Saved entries
******************************
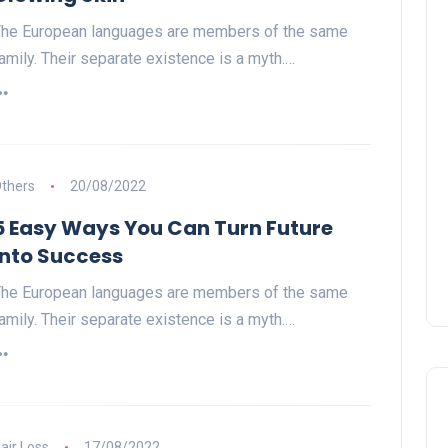
he European languages are members of the same
amily. Their separate existence is a myth.…
thers
20/08/2022
5 Easy Ways You Can Turn Future
Into Success
he European languages are members of the same
amily. Their separate existence is a myth.…
air Loss
17/08/2022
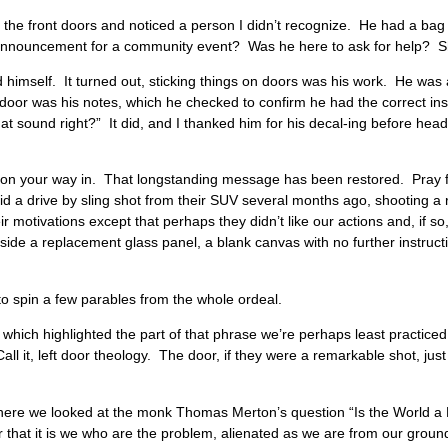
rd the front doors and noticed a person I didn’t recognize. He had a ba
n announcement for a community event? Was he here to ask for help
 himself. It turned out, sticking things on doors was his work. He was 
door was his notes, which he checked to confirm he had the correct instr
that sound right?” It did, and I thanked him for his decal-ing before hea
g on your way in. That longstanding message has been restored. Pray f
d a drive by sling shot from their SUV several months ago, shooting a r
ir motivations except that perhaps they didn’t like our actions and, if so,
ngside a replacement glass panel, a blank canvas with no further instruc
e to spin a few parables from the whole ordeal.
ot, which highlighted the part of that phrase we’re perhaps least practiced
all it, left door theology. The door, if they were a remarkable shot, jus
y…
 where we looked at the monk Thomas Merton’s question “Is the World a
that it is we who are the problem, alienated as we are from our ground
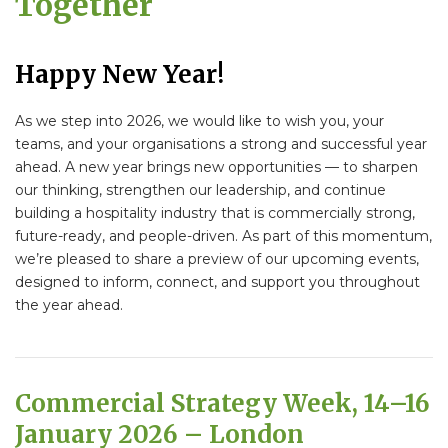
Together
Happy New Year!
As we step into 2026, we would like to wish you, your
teams, and your organisations a strong and successful year
ahead. A new year brings new opportunities — to sharpen
our thinking, strengthen our leadership, and continue
building a hospitality industry that is commercially strong,
future-ready, and people-driven. As part of this momentum,
we’re pleased to share a preview of our upcoming events,
designed to inform, connect, and support you throughout
the year ahead.
Commercial Strategy Week, 14–16
January 2026 – London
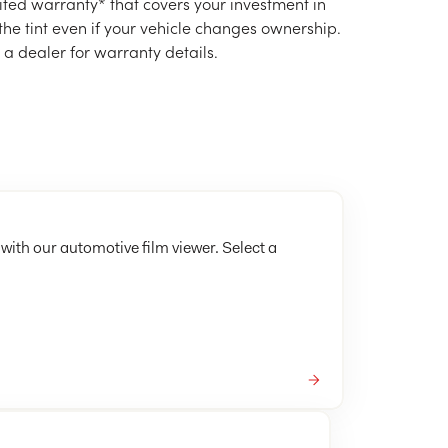
mited warranty* that covers your investment in
 the tint even if your vehicle changes ownership.
e a dealer for warranty details.
 with our automotive film viewer. Select a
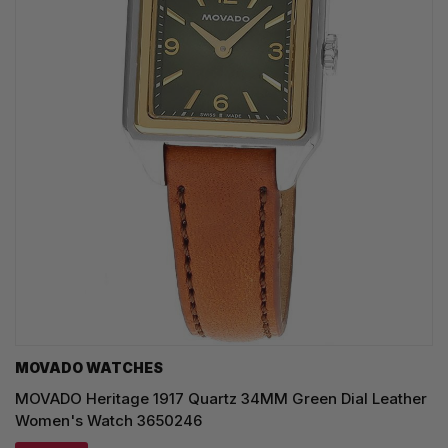
MOVADO WATCHES
MOVADO Heritage 1917 Quartz 34MM Green Dial Leather
Women's Watch 3650246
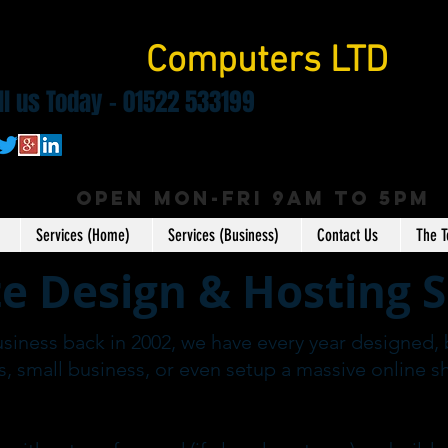
pringbok
Computers LTD
ll us Today - 01522 533199
OPEN MON-FRI 9AM to 5pm
Services (Home)
Services (Business)
Contact Us
The 
e Design & Hosting S
usiness back in 2002, we have every year designed, 
s, small business, or even setup a massive online s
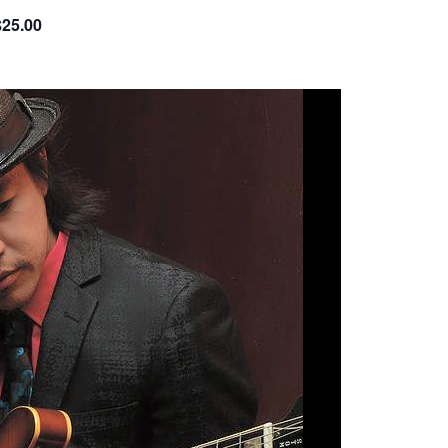
$25.00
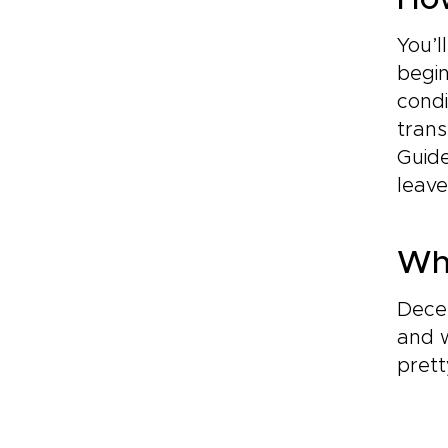
How
You’l
begin
condi
trans
Guide
leave
Whe
Dece
and 
pret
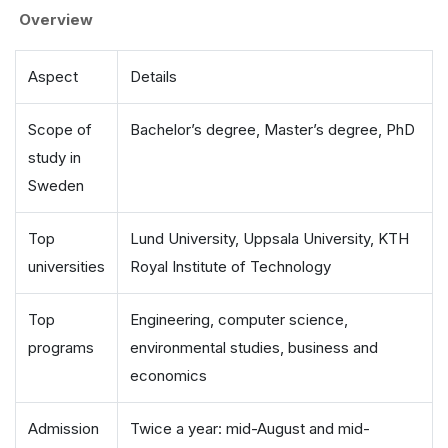
Overview
Aspect
Details
Scope of
Bachelor’s degree, Master’s degree, PhD
study in
Sweden
Top
Lund University, Uppsala University, KTH
universities
Royal Institute of Technology
Top
Engineering, computer science,
programs
environmental studies, business and
economics
Admission
Twice a year: mid-August and mid-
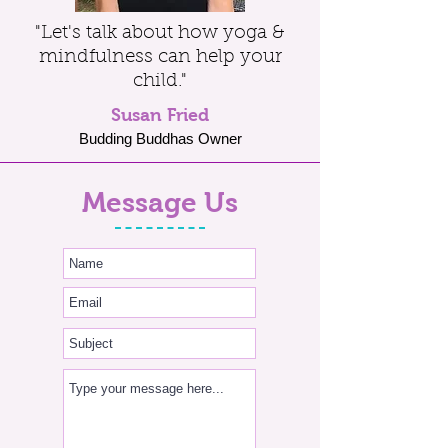
"Let's talk about how yoga &
mindfulness can help your
child."
Susan Fried
Budding Buddhas Owner
Message Us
******************************
Work to be completed:
Begin at the first line of the entries and end at the line containing "Commercial Strategy Week, 14–16": write out each line exactly, skipping pictures.

Reply:
he European languages are members of the same
amily. Their separate existence is a myth.…
thers
20/08/2022
5 Easy Ways You Can Turn Future
Into Success
he European languages are members of the same
amily. Their separate existence is a myth.…
air Loss
17/08/2022
rd the front doors and noticed a person I didn’t recognize. He had a ba
n announcement for a community event? Was he here to ask for help
 himself. It turned out, sticking things on doors was his work. He was 
door was his notes, which he checked to confirm he had the correct instr
that sound right?” It did, and I thanked him for his decal-ing before hea
g on your way in. That longstanding message has been restored. Pray f
d a drive by sling shot from their SUV several months ago, shooting a r
ir motivations except that perhaps they didn’t like our actions and, if so,
ngside a replacement glass panel, a blank canvas with no further instruc
e to spin a few parables from the whole ordeal.
ot, which highlighted the part of that phrase we’re perhaps least practiced
all it, left door theology. The door, if they were a remarkable shot, jus
y…
 where we looked at the monk Thomas Merton’s question “Is the World a
that it is we who are the problem, alienated as we are from our ground
Together
Happy New Year!
As we step into 2026, we would like to wish you, your
teams, and your organisations a strong and successful year
ahead. A new year brings new opportunities — to sharpen
our thinking, strengthen our leadership, and continue
building a hospitality industry that is commercially strong,
future-ready, and people-driven. As part of this momentum,
we’re pleased to share a preview of our upcoming events,
designed to inform, connect, and support you throughout
the year ahead.
Commercial Strategy Week, 14–16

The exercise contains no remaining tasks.